* [WHAT NEEDS TO BE DONE] Begin at the first line below and copy each line exactly, ending with the line where "защитником. Вот кто главный герой" appears.

(Records from a dataset)
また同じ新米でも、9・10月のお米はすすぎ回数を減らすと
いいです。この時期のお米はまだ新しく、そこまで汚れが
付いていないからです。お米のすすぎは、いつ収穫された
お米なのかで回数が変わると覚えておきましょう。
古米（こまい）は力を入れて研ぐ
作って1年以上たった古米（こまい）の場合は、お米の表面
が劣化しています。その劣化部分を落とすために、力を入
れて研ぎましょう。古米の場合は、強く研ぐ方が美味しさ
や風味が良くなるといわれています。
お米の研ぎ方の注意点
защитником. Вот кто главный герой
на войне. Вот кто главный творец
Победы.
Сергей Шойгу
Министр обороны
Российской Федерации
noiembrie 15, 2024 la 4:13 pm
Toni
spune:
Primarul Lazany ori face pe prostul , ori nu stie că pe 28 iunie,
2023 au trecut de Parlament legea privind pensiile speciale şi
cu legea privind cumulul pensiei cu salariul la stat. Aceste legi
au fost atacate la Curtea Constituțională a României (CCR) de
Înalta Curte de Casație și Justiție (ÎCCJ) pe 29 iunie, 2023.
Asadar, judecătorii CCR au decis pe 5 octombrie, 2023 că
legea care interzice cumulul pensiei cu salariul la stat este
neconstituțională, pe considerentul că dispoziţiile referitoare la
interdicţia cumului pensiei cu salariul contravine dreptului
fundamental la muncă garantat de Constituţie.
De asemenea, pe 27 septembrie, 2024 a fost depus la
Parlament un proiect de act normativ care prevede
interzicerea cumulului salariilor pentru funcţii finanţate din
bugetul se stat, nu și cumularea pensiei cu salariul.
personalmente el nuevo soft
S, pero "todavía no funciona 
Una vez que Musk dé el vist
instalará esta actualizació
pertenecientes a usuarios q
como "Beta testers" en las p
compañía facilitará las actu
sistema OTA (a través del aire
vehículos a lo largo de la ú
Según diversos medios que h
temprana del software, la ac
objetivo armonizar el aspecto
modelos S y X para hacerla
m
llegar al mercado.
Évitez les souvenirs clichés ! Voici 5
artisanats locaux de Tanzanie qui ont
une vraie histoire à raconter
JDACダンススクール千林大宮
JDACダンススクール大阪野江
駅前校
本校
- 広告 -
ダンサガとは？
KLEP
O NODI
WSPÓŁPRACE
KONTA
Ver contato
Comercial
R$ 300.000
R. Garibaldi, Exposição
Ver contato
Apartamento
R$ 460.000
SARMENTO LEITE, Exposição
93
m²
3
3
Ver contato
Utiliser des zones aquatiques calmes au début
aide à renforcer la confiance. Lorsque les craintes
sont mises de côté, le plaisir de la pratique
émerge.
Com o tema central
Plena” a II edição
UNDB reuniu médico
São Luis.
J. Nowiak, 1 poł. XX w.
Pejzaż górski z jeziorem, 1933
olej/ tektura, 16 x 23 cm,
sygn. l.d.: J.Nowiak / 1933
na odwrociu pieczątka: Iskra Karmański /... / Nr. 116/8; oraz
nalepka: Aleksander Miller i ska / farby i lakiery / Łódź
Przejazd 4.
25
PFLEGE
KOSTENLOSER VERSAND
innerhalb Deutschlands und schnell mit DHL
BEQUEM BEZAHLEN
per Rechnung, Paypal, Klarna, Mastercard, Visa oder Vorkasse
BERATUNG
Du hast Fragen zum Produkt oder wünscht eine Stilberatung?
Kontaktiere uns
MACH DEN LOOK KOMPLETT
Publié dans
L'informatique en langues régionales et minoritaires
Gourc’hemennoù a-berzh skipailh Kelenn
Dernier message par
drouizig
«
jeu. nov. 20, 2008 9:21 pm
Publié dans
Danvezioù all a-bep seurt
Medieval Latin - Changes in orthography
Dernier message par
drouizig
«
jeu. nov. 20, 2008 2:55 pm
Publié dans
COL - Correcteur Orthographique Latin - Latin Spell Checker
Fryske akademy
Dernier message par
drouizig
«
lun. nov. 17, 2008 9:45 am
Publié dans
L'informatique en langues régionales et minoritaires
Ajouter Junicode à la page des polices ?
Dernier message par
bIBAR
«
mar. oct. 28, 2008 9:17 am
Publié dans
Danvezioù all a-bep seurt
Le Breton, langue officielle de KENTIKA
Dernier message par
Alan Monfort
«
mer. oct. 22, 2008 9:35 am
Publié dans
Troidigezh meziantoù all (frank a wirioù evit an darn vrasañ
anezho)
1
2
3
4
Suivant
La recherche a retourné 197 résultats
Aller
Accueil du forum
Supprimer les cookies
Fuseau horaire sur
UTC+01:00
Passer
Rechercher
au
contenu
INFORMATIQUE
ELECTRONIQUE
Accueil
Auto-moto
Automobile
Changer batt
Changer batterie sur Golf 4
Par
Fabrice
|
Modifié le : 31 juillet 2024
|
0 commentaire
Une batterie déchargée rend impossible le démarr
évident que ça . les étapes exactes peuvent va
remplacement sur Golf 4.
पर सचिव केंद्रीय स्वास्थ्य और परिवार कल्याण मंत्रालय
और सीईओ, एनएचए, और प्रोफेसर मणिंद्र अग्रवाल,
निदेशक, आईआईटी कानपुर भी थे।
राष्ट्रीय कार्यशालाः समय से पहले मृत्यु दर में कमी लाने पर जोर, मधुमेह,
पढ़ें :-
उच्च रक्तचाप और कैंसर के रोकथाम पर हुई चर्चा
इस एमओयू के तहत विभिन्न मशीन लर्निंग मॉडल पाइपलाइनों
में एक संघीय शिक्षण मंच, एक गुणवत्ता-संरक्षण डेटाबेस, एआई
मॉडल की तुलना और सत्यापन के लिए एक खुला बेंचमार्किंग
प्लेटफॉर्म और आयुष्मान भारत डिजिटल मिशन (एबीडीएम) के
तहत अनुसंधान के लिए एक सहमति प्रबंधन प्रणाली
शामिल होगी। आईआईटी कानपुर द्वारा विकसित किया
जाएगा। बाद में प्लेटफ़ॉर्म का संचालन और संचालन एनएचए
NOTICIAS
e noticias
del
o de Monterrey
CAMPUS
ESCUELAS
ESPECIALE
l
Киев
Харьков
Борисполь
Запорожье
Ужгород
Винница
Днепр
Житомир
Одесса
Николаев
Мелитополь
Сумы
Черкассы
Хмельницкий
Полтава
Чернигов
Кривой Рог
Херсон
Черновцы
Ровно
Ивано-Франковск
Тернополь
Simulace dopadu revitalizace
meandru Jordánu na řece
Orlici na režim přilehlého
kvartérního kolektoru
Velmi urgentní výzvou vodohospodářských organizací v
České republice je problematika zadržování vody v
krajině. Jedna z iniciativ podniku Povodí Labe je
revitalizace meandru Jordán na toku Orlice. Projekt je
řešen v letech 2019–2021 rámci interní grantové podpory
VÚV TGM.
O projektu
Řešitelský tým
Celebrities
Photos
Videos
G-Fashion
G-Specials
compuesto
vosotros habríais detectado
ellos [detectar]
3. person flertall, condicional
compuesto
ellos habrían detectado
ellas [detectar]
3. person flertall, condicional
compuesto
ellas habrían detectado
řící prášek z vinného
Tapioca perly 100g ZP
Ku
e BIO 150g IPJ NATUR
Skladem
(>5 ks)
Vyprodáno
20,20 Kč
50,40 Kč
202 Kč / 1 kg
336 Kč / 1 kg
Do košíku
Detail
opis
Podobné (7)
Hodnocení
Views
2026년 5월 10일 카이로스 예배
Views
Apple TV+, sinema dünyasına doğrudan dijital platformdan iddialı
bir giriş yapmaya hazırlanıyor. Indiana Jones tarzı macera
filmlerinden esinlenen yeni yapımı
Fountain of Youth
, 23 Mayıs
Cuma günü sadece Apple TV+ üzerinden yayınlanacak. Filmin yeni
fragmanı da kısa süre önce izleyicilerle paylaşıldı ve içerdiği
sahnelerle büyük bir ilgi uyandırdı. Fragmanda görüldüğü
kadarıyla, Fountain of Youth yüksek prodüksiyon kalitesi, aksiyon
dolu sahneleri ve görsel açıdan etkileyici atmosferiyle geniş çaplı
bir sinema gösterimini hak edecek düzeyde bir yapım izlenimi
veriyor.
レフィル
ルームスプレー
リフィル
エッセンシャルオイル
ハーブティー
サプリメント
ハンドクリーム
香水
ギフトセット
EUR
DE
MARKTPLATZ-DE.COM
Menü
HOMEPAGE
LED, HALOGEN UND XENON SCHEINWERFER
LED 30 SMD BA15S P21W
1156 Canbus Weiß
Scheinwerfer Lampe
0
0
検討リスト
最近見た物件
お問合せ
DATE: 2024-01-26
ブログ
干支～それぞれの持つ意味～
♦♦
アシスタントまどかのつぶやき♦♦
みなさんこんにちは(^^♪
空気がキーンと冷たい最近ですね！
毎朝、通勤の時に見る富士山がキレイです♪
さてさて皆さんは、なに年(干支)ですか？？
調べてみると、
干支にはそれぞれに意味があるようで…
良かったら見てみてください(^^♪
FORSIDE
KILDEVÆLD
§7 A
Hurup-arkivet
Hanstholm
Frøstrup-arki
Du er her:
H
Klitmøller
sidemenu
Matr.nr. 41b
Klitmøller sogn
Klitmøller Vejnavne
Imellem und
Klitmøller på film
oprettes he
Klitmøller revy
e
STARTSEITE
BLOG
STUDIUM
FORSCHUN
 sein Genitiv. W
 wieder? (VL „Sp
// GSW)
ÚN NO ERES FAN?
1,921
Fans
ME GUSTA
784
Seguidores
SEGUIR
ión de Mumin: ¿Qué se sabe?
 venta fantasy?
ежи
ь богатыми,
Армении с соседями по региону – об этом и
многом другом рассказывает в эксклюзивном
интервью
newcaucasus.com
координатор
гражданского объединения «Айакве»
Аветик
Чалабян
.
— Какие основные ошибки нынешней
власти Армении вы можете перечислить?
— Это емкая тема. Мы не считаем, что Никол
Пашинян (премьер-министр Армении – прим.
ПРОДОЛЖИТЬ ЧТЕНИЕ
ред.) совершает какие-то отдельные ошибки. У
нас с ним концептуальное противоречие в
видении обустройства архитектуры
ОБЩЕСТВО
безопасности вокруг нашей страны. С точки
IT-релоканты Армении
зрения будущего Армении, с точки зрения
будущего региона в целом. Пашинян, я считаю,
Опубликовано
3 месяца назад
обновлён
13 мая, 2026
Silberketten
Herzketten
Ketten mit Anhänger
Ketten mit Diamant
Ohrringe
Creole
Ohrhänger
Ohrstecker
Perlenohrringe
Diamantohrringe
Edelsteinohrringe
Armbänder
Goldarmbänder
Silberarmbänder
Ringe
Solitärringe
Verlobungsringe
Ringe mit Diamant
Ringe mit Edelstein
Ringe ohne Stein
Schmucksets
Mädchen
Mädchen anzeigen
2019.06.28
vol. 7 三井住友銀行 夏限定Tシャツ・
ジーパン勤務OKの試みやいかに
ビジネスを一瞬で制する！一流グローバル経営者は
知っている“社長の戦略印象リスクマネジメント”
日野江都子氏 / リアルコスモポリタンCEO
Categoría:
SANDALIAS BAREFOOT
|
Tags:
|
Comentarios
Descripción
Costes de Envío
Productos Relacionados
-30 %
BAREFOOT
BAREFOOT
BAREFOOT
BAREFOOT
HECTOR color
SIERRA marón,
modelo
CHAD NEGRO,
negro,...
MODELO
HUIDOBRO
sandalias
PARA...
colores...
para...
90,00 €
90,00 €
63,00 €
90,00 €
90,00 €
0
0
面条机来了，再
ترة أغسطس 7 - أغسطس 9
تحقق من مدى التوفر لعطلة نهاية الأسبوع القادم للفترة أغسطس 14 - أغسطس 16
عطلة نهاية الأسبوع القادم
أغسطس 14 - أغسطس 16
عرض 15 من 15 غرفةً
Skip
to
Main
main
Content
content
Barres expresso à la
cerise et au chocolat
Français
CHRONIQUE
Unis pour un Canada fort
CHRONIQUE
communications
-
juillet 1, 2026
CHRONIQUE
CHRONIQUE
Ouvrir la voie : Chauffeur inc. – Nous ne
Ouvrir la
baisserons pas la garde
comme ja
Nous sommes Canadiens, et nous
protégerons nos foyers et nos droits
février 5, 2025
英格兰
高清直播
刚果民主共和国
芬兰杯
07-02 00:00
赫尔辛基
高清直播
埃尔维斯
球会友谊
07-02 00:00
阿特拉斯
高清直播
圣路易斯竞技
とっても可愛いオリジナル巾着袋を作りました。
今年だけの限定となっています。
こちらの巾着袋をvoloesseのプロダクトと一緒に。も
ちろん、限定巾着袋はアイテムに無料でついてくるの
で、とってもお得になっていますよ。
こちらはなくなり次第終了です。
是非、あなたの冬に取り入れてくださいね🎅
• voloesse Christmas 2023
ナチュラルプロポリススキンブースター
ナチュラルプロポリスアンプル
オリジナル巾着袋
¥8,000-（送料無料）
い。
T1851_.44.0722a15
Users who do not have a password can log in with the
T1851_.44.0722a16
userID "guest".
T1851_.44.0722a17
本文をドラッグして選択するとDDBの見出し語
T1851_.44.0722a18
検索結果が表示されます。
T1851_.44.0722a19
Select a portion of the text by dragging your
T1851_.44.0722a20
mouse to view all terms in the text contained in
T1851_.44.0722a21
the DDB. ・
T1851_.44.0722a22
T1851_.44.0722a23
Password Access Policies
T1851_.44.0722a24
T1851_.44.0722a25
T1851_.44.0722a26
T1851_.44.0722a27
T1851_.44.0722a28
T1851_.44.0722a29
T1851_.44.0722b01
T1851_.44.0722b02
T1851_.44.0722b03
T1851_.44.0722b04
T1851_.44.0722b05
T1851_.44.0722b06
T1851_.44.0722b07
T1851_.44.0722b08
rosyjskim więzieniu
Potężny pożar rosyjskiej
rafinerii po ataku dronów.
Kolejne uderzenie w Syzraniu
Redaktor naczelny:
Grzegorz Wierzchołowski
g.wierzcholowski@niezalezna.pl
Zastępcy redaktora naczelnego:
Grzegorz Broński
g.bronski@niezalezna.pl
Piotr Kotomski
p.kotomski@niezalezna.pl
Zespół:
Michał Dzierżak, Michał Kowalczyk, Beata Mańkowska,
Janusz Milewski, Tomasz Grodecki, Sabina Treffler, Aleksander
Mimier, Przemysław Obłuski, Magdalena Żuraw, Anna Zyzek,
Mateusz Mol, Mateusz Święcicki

* [RESPONSE TO THE TASK]
また同じ新米でも、9・10月のお米はすすぎ回数を減らすと
いいです。この時期のお米はまだ新しく、そこまで汚れが
付いていないからです。お米のすすぎは、いつ収穫された
お米なのかで回数が変わると覚えておきましょう。
古米（こまい）は力を入れて研ぐ
作って1年以上たった古米（こまい）の場合は、お米の表面
が劣化しています。その劣化部分を落とすために、力を入
れて研ぎましょう。古米の場合は、強く研ぐ方が美味しさ
や風味が良くなるといわれています。
お米の研ぎ方の注意点
защитником. Вот кто главный герой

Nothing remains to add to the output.